** Exercise directions **
Transcribe the records below line by line, exactly as they read.

** Extracted records follows **

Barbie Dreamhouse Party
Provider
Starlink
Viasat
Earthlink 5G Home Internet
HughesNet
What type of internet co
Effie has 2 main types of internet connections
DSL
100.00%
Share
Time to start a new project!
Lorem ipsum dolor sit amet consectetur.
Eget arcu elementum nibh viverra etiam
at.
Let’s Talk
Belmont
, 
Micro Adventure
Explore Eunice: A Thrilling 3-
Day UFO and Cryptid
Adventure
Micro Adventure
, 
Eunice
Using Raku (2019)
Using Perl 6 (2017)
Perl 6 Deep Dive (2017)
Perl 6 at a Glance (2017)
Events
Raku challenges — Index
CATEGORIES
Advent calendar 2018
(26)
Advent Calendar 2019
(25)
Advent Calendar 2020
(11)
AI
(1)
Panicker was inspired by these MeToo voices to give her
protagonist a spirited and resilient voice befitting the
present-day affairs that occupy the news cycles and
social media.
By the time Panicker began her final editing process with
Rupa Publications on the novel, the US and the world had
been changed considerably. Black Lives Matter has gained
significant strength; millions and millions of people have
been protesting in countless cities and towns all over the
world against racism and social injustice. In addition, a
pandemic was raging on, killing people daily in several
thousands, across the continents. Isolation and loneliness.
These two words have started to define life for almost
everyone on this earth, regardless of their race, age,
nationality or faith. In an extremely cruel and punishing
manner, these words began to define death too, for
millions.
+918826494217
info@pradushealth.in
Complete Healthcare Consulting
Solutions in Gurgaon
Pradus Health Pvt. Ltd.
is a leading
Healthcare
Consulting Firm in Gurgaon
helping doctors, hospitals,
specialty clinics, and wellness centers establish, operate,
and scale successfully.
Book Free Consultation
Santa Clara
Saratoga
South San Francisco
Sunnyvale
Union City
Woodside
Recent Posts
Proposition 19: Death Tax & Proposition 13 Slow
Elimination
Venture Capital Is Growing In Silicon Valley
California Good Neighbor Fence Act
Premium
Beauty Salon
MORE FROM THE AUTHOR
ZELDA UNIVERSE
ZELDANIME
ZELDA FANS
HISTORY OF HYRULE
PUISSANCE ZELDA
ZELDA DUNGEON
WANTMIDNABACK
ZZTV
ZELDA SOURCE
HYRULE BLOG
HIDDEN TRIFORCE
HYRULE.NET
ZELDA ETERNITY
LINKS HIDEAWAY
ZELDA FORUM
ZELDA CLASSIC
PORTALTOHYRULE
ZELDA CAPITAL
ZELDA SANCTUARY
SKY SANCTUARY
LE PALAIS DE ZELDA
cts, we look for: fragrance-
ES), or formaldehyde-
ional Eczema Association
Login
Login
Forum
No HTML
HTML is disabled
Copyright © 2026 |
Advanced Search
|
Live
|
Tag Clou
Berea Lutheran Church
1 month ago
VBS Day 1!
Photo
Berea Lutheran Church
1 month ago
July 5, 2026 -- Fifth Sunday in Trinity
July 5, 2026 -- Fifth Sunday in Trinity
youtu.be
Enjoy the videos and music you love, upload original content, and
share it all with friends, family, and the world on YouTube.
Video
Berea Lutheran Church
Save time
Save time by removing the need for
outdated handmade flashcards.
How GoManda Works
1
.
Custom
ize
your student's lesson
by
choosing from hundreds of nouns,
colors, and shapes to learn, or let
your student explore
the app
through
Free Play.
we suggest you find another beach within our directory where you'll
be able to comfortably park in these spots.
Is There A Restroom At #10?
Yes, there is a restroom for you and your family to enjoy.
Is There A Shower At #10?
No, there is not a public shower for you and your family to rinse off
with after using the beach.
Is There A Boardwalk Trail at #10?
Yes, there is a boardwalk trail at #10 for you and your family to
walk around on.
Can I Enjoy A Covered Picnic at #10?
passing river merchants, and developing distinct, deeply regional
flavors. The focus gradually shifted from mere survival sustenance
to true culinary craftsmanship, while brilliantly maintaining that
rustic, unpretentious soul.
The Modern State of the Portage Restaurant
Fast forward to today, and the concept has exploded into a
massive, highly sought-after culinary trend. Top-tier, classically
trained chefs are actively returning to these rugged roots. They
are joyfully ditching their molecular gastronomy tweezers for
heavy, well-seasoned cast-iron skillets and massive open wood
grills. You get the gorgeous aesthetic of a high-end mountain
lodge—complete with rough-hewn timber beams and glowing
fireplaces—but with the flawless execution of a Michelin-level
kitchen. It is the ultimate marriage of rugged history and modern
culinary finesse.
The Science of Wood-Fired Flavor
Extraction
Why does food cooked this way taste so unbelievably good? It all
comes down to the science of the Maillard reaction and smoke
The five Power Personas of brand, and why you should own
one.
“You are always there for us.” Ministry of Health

** End of Extracted records **

** Answer area **
Barbie Dreamhouse Party
Provider
Starlink
Viasat
Earthlink 5G Home Internet
HughesNet
What type of internet co
Effie has 2 main types of internet connections
DSL
100.00%
Share
Time to start a new project!
Lorem ipsum dolor sit amet consectetur.
Eget arcu elementum nibh viverra etiam
at.
Let’s Talk
Belmont
, 
Micro Adventure
Explore Eunice: A Thrilling 3-
Day UFO and Cryptid
Adventure
Micro Adventure
, 
Eunice
Using Raku (2019)
Using Perl 6 (2017)
Perl 6 Deep Dive (2017)
Perl 6 at a Glance (2017)
Events
Raku challenges — Index
CATEGORIES
Advent calendar 2018
(26)
Advent Calendar 2019
(25)
Advent Calendar 2020
(11)
AI
(1)
Panicker was inspired by these MeToo voices to give her
protagonist a spirited and resilient voice befitting the
present-day affairs that occupy the news cycles and
social media.
By the time Panicker began her final editing process with
Rupa Publications on the novel, the US and the world had
been changed considerably. Black Lives Matter has gained
significant strength; millions and millions of people have
been protesting in countless cities and towns all over the
world against racism and social injustice. In addition, a
pandemic was raging on, killing people daily in several
thousands, across the continents. Isolation and loneliness.
These two words have started to define life for almost
everyone on this earth, regardless of their race, age,
nationality or faith. In an extremely cruel and punishing
manner, these words began to define death too, for
millions.
+918826494217
info@pradushealth.in
Complete Healthcare Consulting
Solutions in Gurgaon
Pradus Health Pvt. Ltd.
is a leading
Healthcare
Consulting Firm in Gurgaon
helping doctors, hospitals,
specialty clinics, and wellness centers establish, operate,
and scale successfully.
Book Free Consultation
Santa Clara
Saratoga
South San Francisco
Sunnyvale
Union City
Woodside
Recent Posts
Proposition 19: Death Tax & Proposition 13 Slow
Elimination
Venture Capital Is Growing In Silicon Valley
California Good Neighbor Fence Act
Premium
Beauty Salon
MORE FROM THE AUTHOR
ZELDA UNIVERSE
ZELDANIME
ZELDA FANS
HISTORY OF HYRULE
PUISSANCE ZELDA
ZELDA DUNGEON
WANTMIDNABACK
ZZTV
ZELDA SOURCE
HYRULE BLOG
HIDDEN TRIFORCE
HYRULE.NET
ZELDA ETERNITY
LINKS HIDEAWAY
ZELDA FORUM
ZELDA CLASSIC
PORTALTOHYRULE
ZELDA CAPITAL
ZELDA SANCTUARY
SKY SANCTUARY
LE PALAIS DE ZELDA
cts, we look for: fragrance-
ES), or formaldehyde-
ional Eczema Association
Login
Login
Forum
No HTML
HTML is disabled
Copyright © 2026 |
Advanced Search
|
Live
|
Tag Clou
Berea Lutheran Church
1 month ago
VBS Day 1!
Photo
Berea Lutheran Church
1 month ago
July 5, 2026 -- Fifth Sunday in Trinity
July 5, 2026 -- Fifth Sunday in Trinity
youtu.be
Enjoy the videos and music you love, upload original content, and
share it all with friends, family, and the world on YouTube.
Video
Berea Lutheran Church
Save time
Save time by removing the need for
outdated handmade flashcards.
How GoManda Works
1
.
Custom
ize
your student's lesson
by
choosing from hundreds of nouns,
colors, and shapes to learn, or let
your student explore
the app
through
Free Play.
we suggest you find another beach within our directory where you'll
be able to comfortably park in these spots.
Is There A Restroom At #10?
Yes, there is a restroom for you and your family to enjoy.
Is There A Shower At #10?
No, there is not a public shower for you and your family to rinse off
with after using the beach.
Is There A Boardwalk Trail at #10?
Yes, there is a boardwalk trail at #10 for you and your family to
walk around on.
Can I Enjoy A Covered Picnic at #10?
passing river merchants, and developing distinct, deeply regional
flavors. The focus gradually shifted from mere survival sustenance
to true culinary craftsmanship, while brilliantly maintaining that
rustic, unpretentious soul.
The Modern State of the Portage Restaurant
Fast forward to today, and the concept has exploded into a
massive, highly sought-after culinary trend. Top-tier, classically
trained chefs are actively returning to these rugged roots. They
are joyfully ditching their molecular gastronomy tweezers for
heavy, well-seasoned cast-iron skillets and massive open wood
grills. You get the gorgeous aesthetic of a high-end mountain
lodge—complete with rough-hewn timber beams and glowing
fireplaces—but with the flawless execution of a Michelin-level
kitchen. It is the ultimate marriage of rugged history and modern
culinary finesse.
The Science of Wood-Fired Flavor
Extraction
Why does food cooked this way taste so unbelievably good? It all
comes down to the science of the Maillard reaction and smoke
The five Power Personas of brand, and why you should own
one.
“You are always there for us.” Ministry of Health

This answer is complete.